# Forum Home Renovation General Odds & Sods  Western Cedar Cladding - high maintenance?

## matusik

Hi, I am completely new to this forum and really hoping to get some of your help  :Smilie: . I don't understand much of the building  :Cry:  so I need as many opinions as possible. We are going to renovate and on one of the external walls I would like to put Western Cedar Cladding (stained one). It is quite expensive oppose to a Weatherboard but I like that timber structure. It's claimed that Western Cedar Timber doesn't need much maintenance but I've heard few people saying it does. Do you have to treat it somehow? How offen? Anyone has experience with this, what should I be aware of and any other suggestions??? Thank you, appreciate your replies. :brava:

----------


## Bloss

> It's claimed that Western Cedar Timber doesn't need much maintenance but I've heard few people saying it does. Do you have to treat it somehow? How offen? Anyone has experience with this, what should I be aware of and any other suggestions??? Thank you, appreciate your replies.

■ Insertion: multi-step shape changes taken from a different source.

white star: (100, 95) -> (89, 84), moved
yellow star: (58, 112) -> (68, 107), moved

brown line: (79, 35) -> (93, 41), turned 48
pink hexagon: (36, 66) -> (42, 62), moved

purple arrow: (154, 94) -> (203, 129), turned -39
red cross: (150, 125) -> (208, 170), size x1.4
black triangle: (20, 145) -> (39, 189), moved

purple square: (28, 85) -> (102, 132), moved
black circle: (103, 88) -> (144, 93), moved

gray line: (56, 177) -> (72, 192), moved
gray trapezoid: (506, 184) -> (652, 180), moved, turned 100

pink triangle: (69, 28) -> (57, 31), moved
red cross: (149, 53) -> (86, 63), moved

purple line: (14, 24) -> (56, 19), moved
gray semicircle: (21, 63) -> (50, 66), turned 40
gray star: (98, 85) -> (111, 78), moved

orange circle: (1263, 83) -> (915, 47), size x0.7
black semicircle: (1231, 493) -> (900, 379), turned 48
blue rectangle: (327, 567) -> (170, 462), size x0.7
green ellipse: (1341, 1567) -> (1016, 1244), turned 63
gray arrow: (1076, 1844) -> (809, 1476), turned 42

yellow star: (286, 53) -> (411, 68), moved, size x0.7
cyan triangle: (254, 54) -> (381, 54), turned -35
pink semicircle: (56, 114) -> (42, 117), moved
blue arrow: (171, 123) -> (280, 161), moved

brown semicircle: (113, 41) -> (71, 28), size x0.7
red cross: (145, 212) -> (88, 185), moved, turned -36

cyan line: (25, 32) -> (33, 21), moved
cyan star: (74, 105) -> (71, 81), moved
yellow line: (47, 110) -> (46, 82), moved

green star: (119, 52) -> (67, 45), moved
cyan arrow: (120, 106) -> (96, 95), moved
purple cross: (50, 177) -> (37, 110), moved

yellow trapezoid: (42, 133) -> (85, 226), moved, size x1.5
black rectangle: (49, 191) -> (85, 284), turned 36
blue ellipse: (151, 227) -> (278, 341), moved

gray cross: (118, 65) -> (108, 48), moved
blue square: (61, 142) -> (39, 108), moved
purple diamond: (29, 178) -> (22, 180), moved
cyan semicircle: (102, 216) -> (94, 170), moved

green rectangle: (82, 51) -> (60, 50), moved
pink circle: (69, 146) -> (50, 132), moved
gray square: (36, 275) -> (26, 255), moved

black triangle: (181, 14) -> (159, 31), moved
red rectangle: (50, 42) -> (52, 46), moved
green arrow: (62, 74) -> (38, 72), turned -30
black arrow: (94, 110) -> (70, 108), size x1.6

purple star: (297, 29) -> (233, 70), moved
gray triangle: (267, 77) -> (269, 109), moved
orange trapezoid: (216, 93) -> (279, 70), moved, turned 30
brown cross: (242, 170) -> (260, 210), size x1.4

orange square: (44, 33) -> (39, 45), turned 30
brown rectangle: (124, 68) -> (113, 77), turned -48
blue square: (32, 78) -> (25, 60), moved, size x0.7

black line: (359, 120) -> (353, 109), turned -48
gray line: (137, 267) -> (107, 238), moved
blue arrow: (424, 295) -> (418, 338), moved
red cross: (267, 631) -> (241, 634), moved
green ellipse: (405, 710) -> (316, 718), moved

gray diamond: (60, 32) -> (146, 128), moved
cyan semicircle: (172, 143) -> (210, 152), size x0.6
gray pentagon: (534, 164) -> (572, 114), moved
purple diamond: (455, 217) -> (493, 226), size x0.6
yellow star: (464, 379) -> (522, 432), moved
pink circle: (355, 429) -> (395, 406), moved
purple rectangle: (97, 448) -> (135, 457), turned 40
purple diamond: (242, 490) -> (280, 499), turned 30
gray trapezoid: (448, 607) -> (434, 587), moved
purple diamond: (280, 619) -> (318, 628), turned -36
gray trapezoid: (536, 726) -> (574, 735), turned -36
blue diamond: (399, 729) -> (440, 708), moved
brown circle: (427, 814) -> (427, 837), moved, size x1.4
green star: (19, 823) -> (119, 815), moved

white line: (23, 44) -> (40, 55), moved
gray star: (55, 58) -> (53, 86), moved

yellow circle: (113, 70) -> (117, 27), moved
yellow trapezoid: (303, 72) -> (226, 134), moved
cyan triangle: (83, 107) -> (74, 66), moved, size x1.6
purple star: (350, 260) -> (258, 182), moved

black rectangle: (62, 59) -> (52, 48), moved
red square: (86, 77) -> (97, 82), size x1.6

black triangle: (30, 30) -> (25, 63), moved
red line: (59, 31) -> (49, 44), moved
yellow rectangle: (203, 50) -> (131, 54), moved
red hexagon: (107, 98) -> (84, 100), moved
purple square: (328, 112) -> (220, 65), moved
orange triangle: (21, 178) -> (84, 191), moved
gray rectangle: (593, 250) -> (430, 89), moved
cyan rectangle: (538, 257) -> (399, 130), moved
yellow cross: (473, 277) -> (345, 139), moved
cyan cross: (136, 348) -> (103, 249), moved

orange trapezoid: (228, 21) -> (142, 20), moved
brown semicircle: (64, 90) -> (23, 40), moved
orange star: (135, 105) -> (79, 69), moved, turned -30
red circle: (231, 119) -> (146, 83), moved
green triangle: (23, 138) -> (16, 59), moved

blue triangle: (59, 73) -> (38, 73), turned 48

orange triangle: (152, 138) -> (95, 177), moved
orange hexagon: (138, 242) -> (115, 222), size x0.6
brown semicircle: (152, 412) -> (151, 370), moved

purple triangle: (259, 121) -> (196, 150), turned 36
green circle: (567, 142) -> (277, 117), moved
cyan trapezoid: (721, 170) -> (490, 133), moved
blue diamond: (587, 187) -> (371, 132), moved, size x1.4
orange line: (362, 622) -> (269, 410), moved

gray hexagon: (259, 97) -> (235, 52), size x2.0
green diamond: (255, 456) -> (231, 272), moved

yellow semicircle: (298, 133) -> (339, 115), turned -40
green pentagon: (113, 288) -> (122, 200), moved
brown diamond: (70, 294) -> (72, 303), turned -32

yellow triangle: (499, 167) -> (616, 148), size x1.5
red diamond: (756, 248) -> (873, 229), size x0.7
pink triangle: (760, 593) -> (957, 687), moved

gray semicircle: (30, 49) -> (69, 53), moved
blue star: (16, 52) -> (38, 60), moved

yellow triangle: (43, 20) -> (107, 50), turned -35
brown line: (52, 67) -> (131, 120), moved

  No simple answer to these questions. At one level you can have a no maintenance external WR cedar panels - leave it untreated and it will turns a pleasant silver grey - and last in Australia around a 100 years or more - longer than most houses stay in use. That is a common approach in North America and Europe (and with other timbers too). But that is not common in Oz. 
I have WR cedar all around my house as panels under and above window openings - some quite large areas. They have been in place more than 18 years and all have been re- coated twice now (I did one lot just last year) - the North facing sections get re-coated about every 5 years. 
I use the Sikkens system as I have done so in buildings for more than 35 years and IMO it is the only one that allows a decent interval between re-coats and looks good until re-coat time. For info see here: http://www.tenaru.com.au/ 
Like all external finishes the Sikkens needs to be watched and re-coated before the surface starts to break down - then usually needing a clean and a light sand. Let t go too far and with all coatings you'll need to take it back to bare wood. 
As I mentioned the life of any coating will depend not only on the coating properties, but mostly on exposure - to UV especially ie: direct sunlight, and  to weather generally. 
WR Cedar and Sikkens might seem 'expensive', but the real issue is not cost, but value and I reckon the look is great and the value is there too. I have to say I am skeptical of claims that any paint will last more than 7-8 years on a North facing exposed wall so I reckon 5-6 for the Sikkens on WR cedar is OK.

----------